Find how many lines of the listing include the string "show", and report only that figure.
···
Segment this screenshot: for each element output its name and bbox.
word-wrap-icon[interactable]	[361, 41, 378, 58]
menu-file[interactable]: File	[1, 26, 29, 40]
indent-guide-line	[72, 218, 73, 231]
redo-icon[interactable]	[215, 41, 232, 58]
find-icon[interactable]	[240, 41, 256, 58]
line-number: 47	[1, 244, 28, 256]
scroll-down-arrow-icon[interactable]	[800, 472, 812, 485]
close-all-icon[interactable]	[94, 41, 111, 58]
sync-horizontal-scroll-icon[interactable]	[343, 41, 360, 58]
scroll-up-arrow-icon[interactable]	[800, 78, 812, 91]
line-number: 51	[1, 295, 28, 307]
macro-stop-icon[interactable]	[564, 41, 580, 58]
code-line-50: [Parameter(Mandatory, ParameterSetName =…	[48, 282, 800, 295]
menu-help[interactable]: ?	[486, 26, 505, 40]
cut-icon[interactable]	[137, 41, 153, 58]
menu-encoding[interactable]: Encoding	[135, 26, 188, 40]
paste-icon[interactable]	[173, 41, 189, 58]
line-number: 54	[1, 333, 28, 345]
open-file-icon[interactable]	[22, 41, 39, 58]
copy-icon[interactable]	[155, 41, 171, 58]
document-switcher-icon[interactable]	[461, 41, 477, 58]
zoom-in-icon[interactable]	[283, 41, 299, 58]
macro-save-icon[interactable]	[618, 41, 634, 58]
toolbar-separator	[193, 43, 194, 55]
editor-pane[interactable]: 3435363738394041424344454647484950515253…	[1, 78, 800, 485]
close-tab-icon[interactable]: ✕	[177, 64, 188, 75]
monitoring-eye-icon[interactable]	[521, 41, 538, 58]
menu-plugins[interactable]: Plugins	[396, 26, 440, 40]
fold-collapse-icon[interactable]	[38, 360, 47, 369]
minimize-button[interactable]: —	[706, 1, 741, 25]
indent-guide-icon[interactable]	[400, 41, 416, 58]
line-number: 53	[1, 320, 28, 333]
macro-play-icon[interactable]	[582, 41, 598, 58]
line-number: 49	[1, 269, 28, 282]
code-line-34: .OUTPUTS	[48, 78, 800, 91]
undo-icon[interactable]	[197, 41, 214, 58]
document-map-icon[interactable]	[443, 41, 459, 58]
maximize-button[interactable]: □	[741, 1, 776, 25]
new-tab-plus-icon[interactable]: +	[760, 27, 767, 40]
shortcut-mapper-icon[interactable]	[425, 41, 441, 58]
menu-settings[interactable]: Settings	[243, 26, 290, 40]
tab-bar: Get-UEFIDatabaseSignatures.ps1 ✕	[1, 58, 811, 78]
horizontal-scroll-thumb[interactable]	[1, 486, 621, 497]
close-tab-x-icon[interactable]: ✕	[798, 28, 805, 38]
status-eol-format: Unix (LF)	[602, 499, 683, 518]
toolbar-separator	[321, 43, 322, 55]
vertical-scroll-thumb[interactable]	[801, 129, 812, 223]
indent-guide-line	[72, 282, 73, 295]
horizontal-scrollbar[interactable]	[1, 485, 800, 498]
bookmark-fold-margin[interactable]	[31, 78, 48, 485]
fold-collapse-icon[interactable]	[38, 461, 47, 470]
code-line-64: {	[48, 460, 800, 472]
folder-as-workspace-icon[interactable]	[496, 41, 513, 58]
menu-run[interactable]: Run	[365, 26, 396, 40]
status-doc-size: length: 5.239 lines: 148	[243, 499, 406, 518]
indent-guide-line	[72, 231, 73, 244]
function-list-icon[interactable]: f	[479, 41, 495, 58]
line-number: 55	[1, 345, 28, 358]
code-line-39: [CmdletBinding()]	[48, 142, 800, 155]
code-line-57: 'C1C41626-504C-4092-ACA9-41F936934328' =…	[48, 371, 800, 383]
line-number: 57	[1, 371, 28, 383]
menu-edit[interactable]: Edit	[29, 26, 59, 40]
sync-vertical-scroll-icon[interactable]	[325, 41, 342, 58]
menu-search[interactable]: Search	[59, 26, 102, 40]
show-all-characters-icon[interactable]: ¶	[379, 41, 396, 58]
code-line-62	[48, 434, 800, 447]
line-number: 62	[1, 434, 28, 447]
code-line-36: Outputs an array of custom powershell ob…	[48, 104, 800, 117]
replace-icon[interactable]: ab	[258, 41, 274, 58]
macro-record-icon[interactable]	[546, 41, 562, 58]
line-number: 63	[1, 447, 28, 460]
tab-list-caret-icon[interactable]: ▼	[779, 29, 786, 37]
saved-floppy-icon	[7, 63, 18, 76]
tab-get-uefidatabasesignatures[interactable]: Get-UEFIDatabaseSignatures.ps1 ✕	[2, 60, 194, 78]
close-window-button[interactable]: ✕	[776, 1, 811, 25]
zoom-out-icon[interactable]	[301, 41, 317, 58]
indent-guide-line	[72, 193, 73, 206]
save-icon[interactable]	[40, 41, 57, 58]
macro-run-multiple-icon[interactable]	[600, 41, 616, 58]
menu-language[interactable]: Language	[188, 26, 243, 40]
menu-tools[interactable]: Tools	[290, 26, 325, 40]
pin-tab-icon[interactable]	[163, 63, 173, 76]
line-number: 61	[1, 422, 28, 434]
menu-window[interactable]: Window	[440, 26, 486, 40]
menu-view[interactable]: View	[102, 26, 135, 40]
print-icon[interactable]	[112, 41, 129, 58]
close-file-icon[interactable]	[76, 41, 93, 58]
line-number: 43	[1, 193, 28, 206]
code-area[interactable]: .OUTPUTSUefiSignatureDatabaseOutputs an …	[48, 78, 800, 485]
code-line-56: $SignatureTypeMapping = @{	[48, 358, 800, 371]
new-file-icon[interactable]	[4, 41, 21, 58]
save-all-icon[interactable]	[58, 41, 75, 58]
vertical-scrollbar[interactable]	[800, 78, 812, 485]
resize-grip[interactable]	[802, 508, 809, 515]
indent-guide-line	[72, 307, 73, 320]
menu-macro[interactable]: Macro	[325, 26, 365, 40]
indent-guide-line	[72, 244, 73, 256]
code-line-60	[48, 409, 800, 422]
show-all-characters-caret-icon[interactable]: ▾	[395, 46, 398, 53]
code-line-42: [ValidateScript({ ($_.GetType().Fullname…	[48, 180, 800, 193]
···
> _TASK OUTPUT_
2